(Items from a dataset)
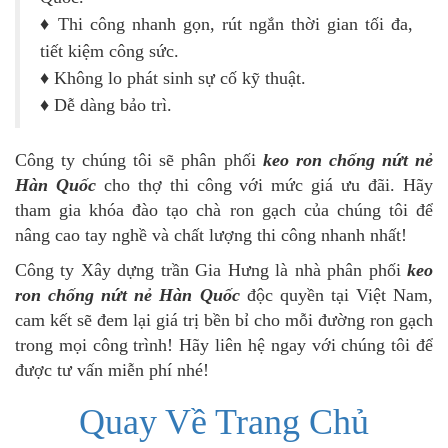
♦
Thi công nhanh gọn, rút ngắn thời gian tối đa,
tiết kiệm công sức.
♦
Không lo phát sinh sự cố kỹ thuật.
♦
Dễ dàng bảo trì.
Công ty chúng tôi sẽ phân phối
keo ron chống nứt nẻ
Hàn Quốc
cho thợ thi công với mức giá ưu đãi. Hãy
tham gia khóa đào tạo chà ron gạch của chúng tôi để
nâng cao tay nghề và chất lượng thi công nhanh nhất!
Công ty Xây dựng trần Gia Hưng là nhà phân phối
keo
ron chống nứt nẻ Hàn Quốc
độc quyền tại Việt Nam,
cam kết sẽ đem lại giá trị bền bỉ cho mỗi đường ron gạch
trong mọi công trình! Hãy liên hệ ngay với chúng tôi để
được tư vấn miễn phí nhé!
Quay Về Trang Chủ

◆ **PROMPT**: The range runs from the line above containing "tiết kiệm công sức." to the line containing "tham gia khóa", inclusive. Restate those lines word for word and no others.

◆ **SOLUTION**:
tiết kiệm công sức.
♦
Không lo phát sinh sự cố kỹ thuật.
♦
Dễ dàng bảo trì.
Công ty chúng tôi sẽ phân phối
keo ron chống nứt nẻ
Hàn Quốc
cho thợ thi công với mức giá ưu đãi. Hãy
tham gia khóa đào tạo chà ron gạch của chúng tôi để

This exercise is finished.